Il cibo da tempo, si era messa d’impegno per odiarlo o non avrebbe ottenuto il corpo perfetto per ballare; era stata così brava che il solo pensiero di mangiare le provocava la nausea, immaginare qualcosa da ingurgitare di commestibile era una tortura, per evitare quel pensiero si metteva a ballare. Il ballo era lo scopo per cui odiava il cibo. Il cibo era nemico della danza.

Il cibo era nemico suo.

Questo finché non aveva smesso di essere felice anche quando si esibiva.

Quando era successo aveva visto ogni cosa della sua vita diventare grigio. Né bianco, né nero, né nessun altro colore.

Solo grigio.

Qualunque cosa accadesse non la toccava, lei era diversa, nessuno era come lei, nessuno poteva capirla, accogliere le sue confidenze, darle buoni consigli.

Quali buoni consigli esistono per una ballerina che inizia ad odiare l’unica sua ragione di vita?

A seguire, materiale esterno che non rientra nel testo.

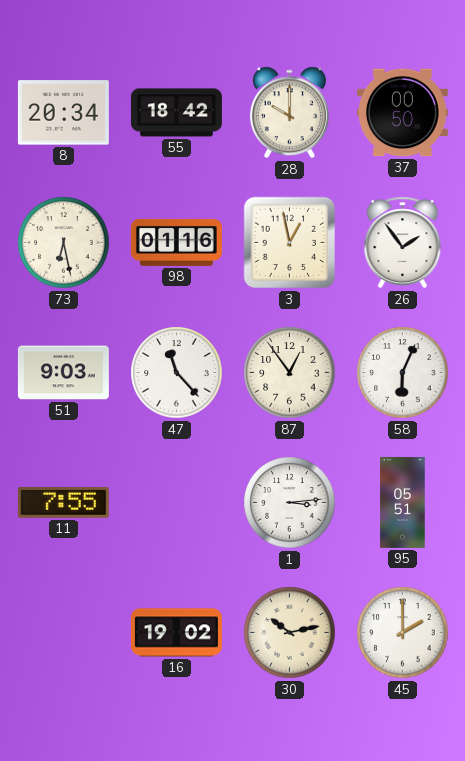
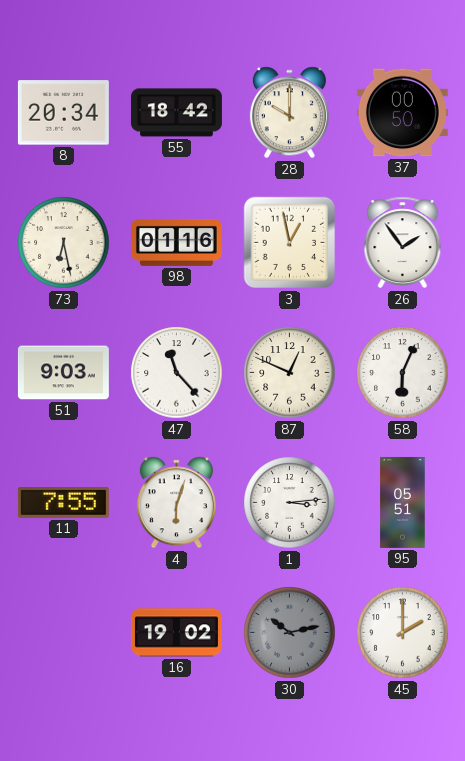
87: 12:54 -> 12:49
4: none -> 6:03
30 dial: cream -> grey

Aveva fatto un errore madornale, modificarsi dal primo alito di vita in modo da arrivare ad essere la ballerina classica perfetta, in ogni singolo dettaglio.

Avrebbe dovuto esserlo per tutta la vita invece … invece nessun impedimento fisico era arrivato a bloccarle la via, niente di esterno, di eliminabile, di ragionevole.

Niente.

Solo il suo odio, la sua repulsione.

Quando eseguiva i passi muovendosi nella musica armoniosa che sempre aveva amato, non sentiva più piacere, non aveva voglia di fare assolutamente nulla.

Una musica le era giunta all’orecchio, uno strumento che non conosceva, ciò che non c’entrava con la danza classica l’aveva eliminato di partenza. La sua vita era SOLO danza classica.

Ora non sentiva nulla per lei e come potesse essere successo, per lei, era un mistero. Aveva fatto tutto giusto, curando i particolari, era stata molto attenta. Stava arrivando ad un livello veramente molto alto eppure … eppure di punto in bianco più nulla.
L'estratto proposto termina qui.